Australia (albums): Certified gold
UK (albums): Certified gold
USA (albums): Certified gold
Spotify: 4,300,000 +
YouTube Music: 295,000 +
Shortlist Music Prize Nominee 2006 [losing to Cat Power]


Credits & Gear

Piano [Spektor]


Details
  • The song is about a lonely person who is pining for a former or absent romantic partner "I start to miss you, baby, sometimes" the use of the pet name baby suggests affection so the lover is most-likely absent. The singer wiles away their summer in bars and sweaty streets yearning for a human connection that isn't there. Although they do seem to be enjoying the "cleavage, cleavage, cleavage".

    The song's theme is loneliness amidst separation from a lover which manifests in moments of sexual tension throughout. The bridge is about "castrated ones" who get angry because they can't get erections. Their frustration at a lack of intimacy mirroring the feelings of the singer. Another section describes going to a protest to "rub up" against strangers declaring "I did feel like coming, but I also felt like crying" showing the persons desperation and shame.

    Spektor is using the quirky, humorous nature of antifolk to tell a story about a long, hot summer with the absence of intimacy in her own inimitable way. It's cute, unusual and sad but also beautiful revealing more depth than its initial silliness indicates. Spektor gets across how loneliness can paradoxically exist in a city teeming with life, highlighting a contradiction in human nature, that we can feel lonely while surrounded by people

  • Antifolk is a satirical, mocking form of music that features comedic lyrics and delivery used to dispel a sense of self-aggrandizing seriousness that was prevalent in folk music at the time. It can have a silliness to it coupled with a 'get up and do it' attitude. If it all goes wrong what's the worst that can happen? It's only music after all. People had very clear ideas of what folk was supposed to be. It was Bob Dylan, Leonard Cohen and Woody Guthrie. It was a dishevelled man with a guitar.

    Antifolk is really about breaking the rules and not being afraid to go where your songwriting takes you. Yes it mocks and jests but it also tells stories and puts individuality on a pedestal. It allows a person to express themselves openly and is unafraid to push the envelope.

    Folklore is a set of beliefs or stories that get passed on through a community.

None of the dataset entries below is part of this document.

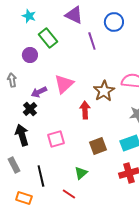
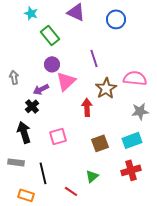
purple line: (92, 41) -> (94, 58), moved
purple circle: (30, 55) -> (52, 64), moved
gray rectangle: (14, 165) -> (16, 162), turned -56
green triangle: (81, 173) -> (92, 176), moved

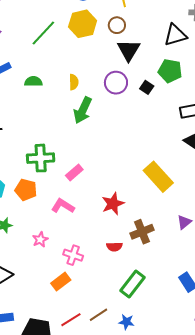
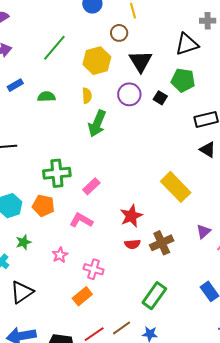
yellow hexagon: (83, 24) -> (97, 61), moved
brown circle: (117, 25) -> (119, 33), moved
red semicircle: (114, 247) -> (132, 244), moved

Antifolk artists were telling new stories, the stories of New York, and passing them on through the communities in Greenwich Village and other such places. Where folk was rural, antifolk was urban. The mocking comes from a sense of sophistication most city-folk feel when looking at the rubes from the country. Traditional folk music was serious. It was trying to take down governments, Woody Guthrie's guitar famously killed fascists and Bob Dylan was warning about World War III in 1963. Antifolk was fun. A lot of the people involved were only there to have a laugh.

  • The song is performed entirely by Regina Spektor.
  • The mayor of New York declared June 11th 2019 to be 'Regina Spektor Day'.
  • Spektor is a classically-trained pianist who also plays guitar.
  • As a Russian-Jew the singer is an outspoken supporter of Israel. Her views have caused some fans to disavow her though she remains steadfast in her beliefs.